Moreover, his sentiments run highly contrary to current government policy in respect of defense. In March, it was announced Bucharest was seeking to significantly bolster its military arsenal with the purchase of 20 F16 aircraft, 8-wheeled armored personnel carriers and other equipment, in a bid to drag national defense spending to the NATO-mandated two percent of GDP.
Moreover, incumbent ministers had spoken of siting Patriot missile systems on Romanian soil, following the lead of Poland — the provisions were utilized by Romanian forces in provocative NATO drills throughout Summer 2017.
Wilderness of Mirrors
However, perhaps most notably, he is one of the first frontline politicians in Europe to question the “Russian threat” narrative — and the corresponding claimed necessity of vast defense spending to counter it.

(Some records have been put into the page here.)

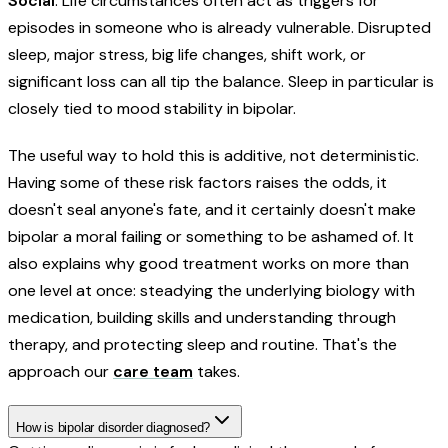
Social
: Life circumstances often act as triggers for
episodes in someone who is already vulnerable. Disrupted
sleep, major stress, big life changes, shift work, or
significant loss can all tip the balance. Sleep in particular is
closely tied to mood stability in bipolar.
The useful way to hold this is additive, not deterministic.
Having some of these risk factors raises the odds, it
doesn't seal anyone's fate, and it certainly doesn't make
bipolar a moral failing or something to be ashamed of. It
also explains why good treatment works on more than
one level at once: steadying the underlying biology with
medication, building skills and understanding through
therapy, and protecting sleep and routine. That's the
approach our
care team
takes.
How is bipolar disorder diagnosed?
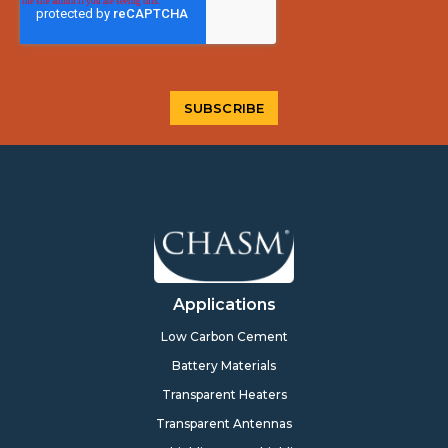
Applications
Low Carbon Cement
Battery Materials
Transparent Heaters
Transparent Antennas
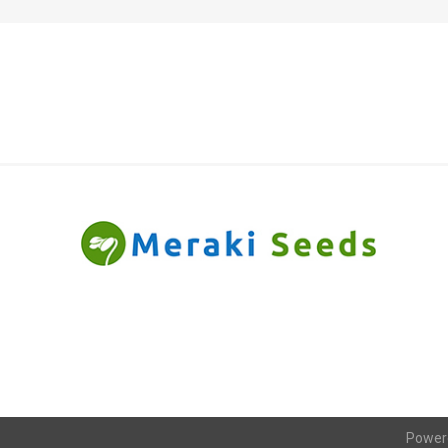
Power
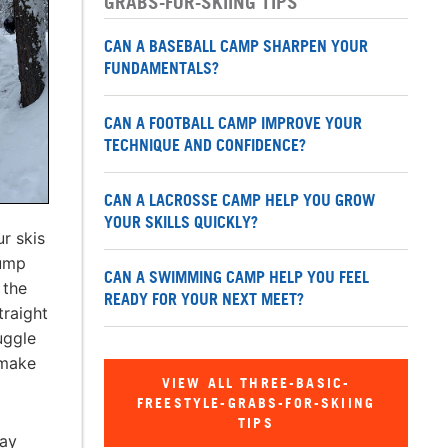
GRABS-FOR-SKIING TIPS
CAN A BASEBALL CAMP SHARPEN YOUR
FUNDAMENTALS?
CAN A FOOTBALL CAMP IMPROVE YOUR
TECHNIQUE AND CONFIDENCE?
CAN A LACROSSE CAMP HELP YOU GROW
YOUR SKILLS QUICKLY?
r skis
jump
CAN A SWIMMING CAMP HELP YOU FEEL
 the
READY FOR YOUR NEXT MEET?
traight
uggle
 make
VIEW ALL THREE-BASIC-
FREESTYLE-GRABS-FOR-SKIING
TIPS
may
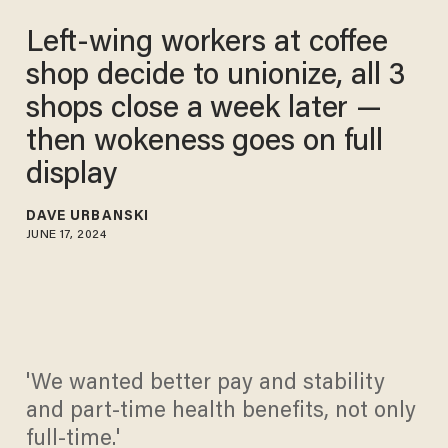
Left-wing workers at coffee
shop decide to unionize, all 3
shops close a week later —
then wokeness goes on full
display
DAVE URBANSKI
JUNE 17, 2024
'We wanted better pay and stability
and part-time health benefits, not only
full-time.'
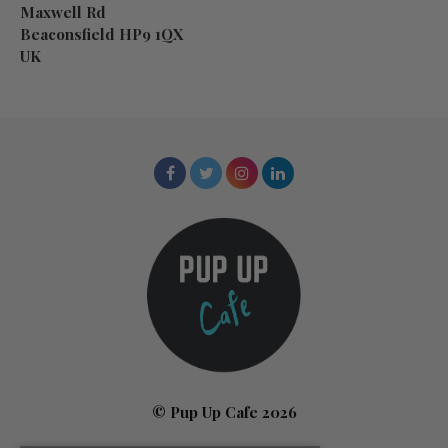
Maxwell Rd
Beaconsfield HP9 1QX
UK
© Pup Up Cafe 2026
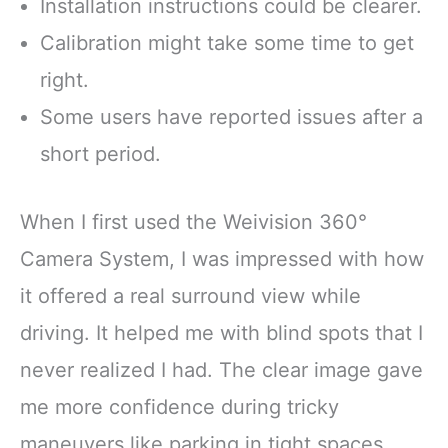
Installation instructions could be clearer.
Calibration might take some time to get
right.
Some users have reported issues after a
short period.
When I first used the Weivision 360°
Camera System, I was impressed with how
it offered a real surround view while
driving. It helped me with blind spots that I
never realized I had. The clear image gave
me more confidence during tricky
maneuvers like parking in tight spaces.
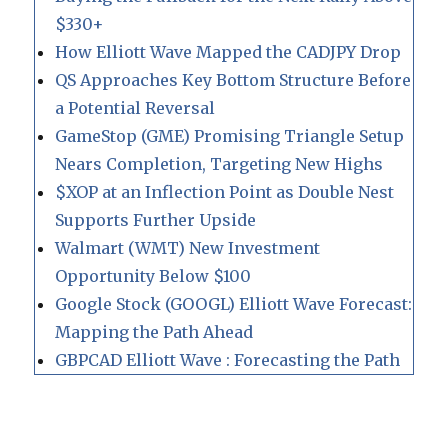
$330+
How Elliott Wave Mapped the CADJPY Drop
QS Approaches Key Bottom Structure Before
a Potential Reversal
GameStop (GME) Promising Triangle Setup
Nears Completion, Targeting New Highs
$XOP at an Inflection Point as Double Nest
Supports Further Upside
Walmart (WMT) New Investment
Opportunity Below $100
Google Stock (GOOGL) Elliott Wave Forecast:
Mapping the Path Ahead
GBPCAD Elliott Wave : Forecasting the Path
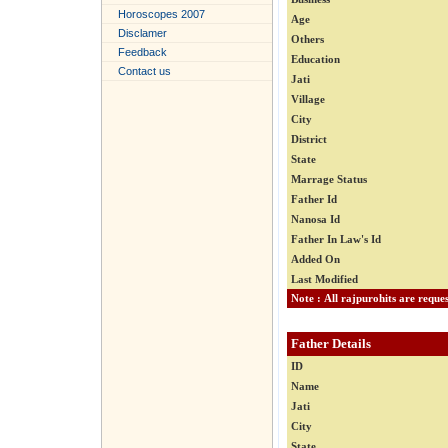
Horoscopes 2007
Age
Disclamer
Others
Feedback
Education
Contact us
Jati
Village
City
District
State
Marrage Status
Father Id
Nanosa Id
Father In Law's Id
Added On
Last Modified
Father Details
ID
Name
Jati
City
State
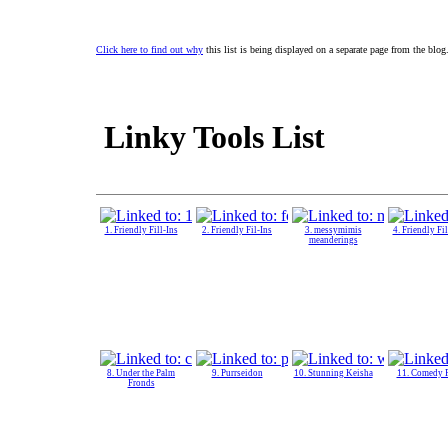
Click here to find out why
this list is being displayed on a separate page from the blog
Linky Tools List
1. Friendly Fill-Ins
2. Friendly Fil-Ins
3. messymimis
4. Friendly Fil
meanderings
8. Under the Palm
9. Purrseidon
10. Stunning Keisha
11. Comedy 
Fronds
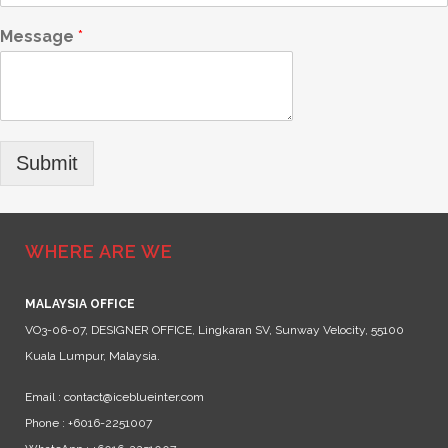
Message
*
Submit
WHERE ARE WE
MALAYSIA OFFICE
VO3-06-07, DESIGNER OFFICE, Lingkaran SV, Sunway Velocity, 55100
Kuala Lumpur, Malaysia.
Email : contact@iceblueinter.com
Phone : +6016-2251007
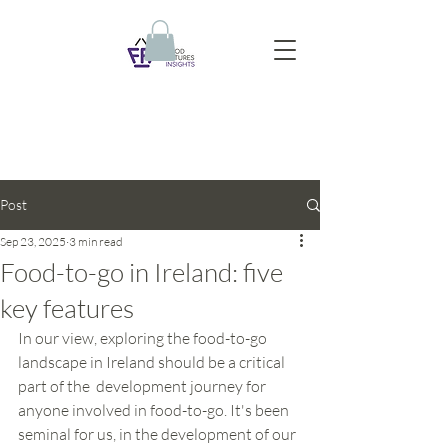
Post
Sep 23, 2025
3 min read
Food-to-go in Ireland: five
key features
In our view, exploring the food-to-go 
landscape in Ireland should be a critical 
part of the  development journey for 
anyone involved in food-to-go. It's been 
seminal for us, in the development of our 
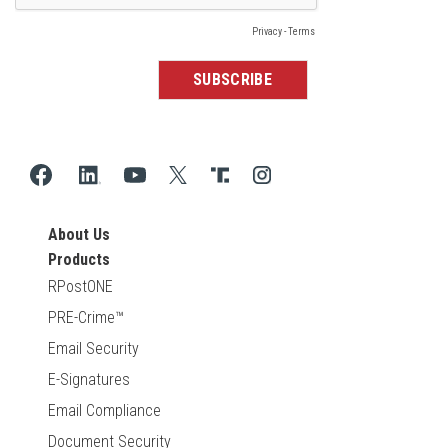
About Us
Products
RPostONE
PRE-Crime™
Email Security
E-Signatures
Email Compliance
Document Security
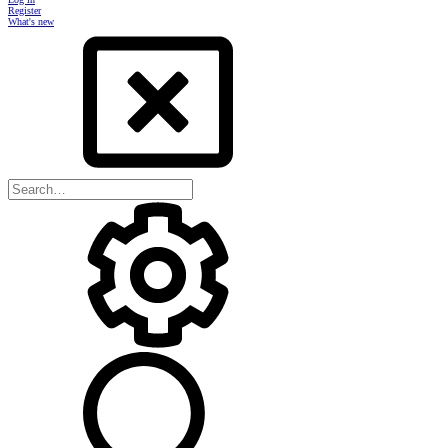
Register
What's new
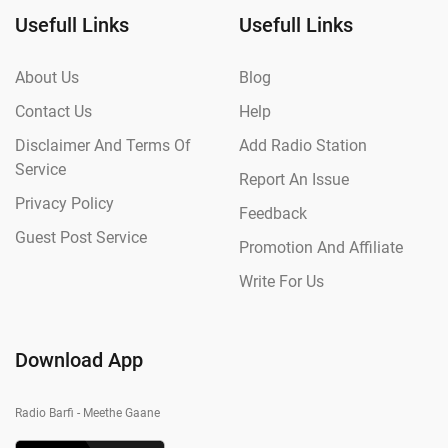
Usefull Links
Usefull Links
About Us
Blog
Contact Us
Help
Disclaimer And Terms Of
Add Radio Station
Service
Report An Issue
Privacy Policy
Feedback
Guest Post Service
Promotion And Affiliate
Write For Us
Download App
Radio Barfi - Meethe Gaane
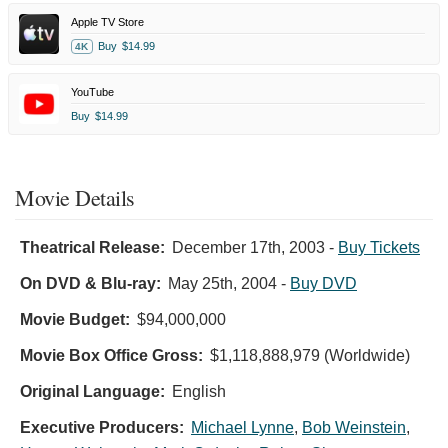
Apple TV Store
Buy
$14.99
4K
YouTube
Buy
$14.99
Movie Details
Theatrical Release:
December 17th, 2003
-
Buy Tickets
On DVD & Blu-ray:
May 25th, 2004
-
Buy DVD
Movie Budget:
$94,000,000
Movie Box Office Gross:
$1,118,888,979 (Worldwide)
Original Language:
English
Executive Producers:
Michael Lynne
,
Bob Weinstein
,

Ever since 2014, if not earlier, the fictional “Russian threat” has been used to justify a huge NATO buildup in the region — as of October 2017, there is an unbroken line of troops, planes, ships and missile defense systems running from the Northern tip of Belarus to Russia’s southernmost border.
“Talking about a more assertive Russia is the only way to to keep defense outlays up. The NATO leadership is trying to convince member-states to spend more on defense — the Czech Republic, Bulgaria, Romania and others, especially in Eastern Europe are not eager to splurge on arms, and raising fears of an imaginary ‘Russian aggression’ is the only way to make them pay up,” foreign policy expert Dmitry Ofitserov-Belsky previously told Sputnik.
Basescu’s comments are likely to be unwelcome to NATO top brass. On top of the ongoing push, renewed greatly under Donald Trump’s administration, for members to meet if not exceed the bloc’s two percent of GDP defense spending, the US has long-considered Eastern Europe far more conducive to its interests than Western Europe. This was perhaps best encapsulated in 2003 by then US-Defense Secretary Donald Rumsfeld, in the leadup to the Iraq war.
“I think [Germany and France are] old Europe. If you look at NATO today, the center of gravity is shifting to the East. There are a lot of new members. Germany has been a problem, France has been a problem. Vast numbers of other countries in Europe [are] not with France and Germany, they’re with the United States,” he said.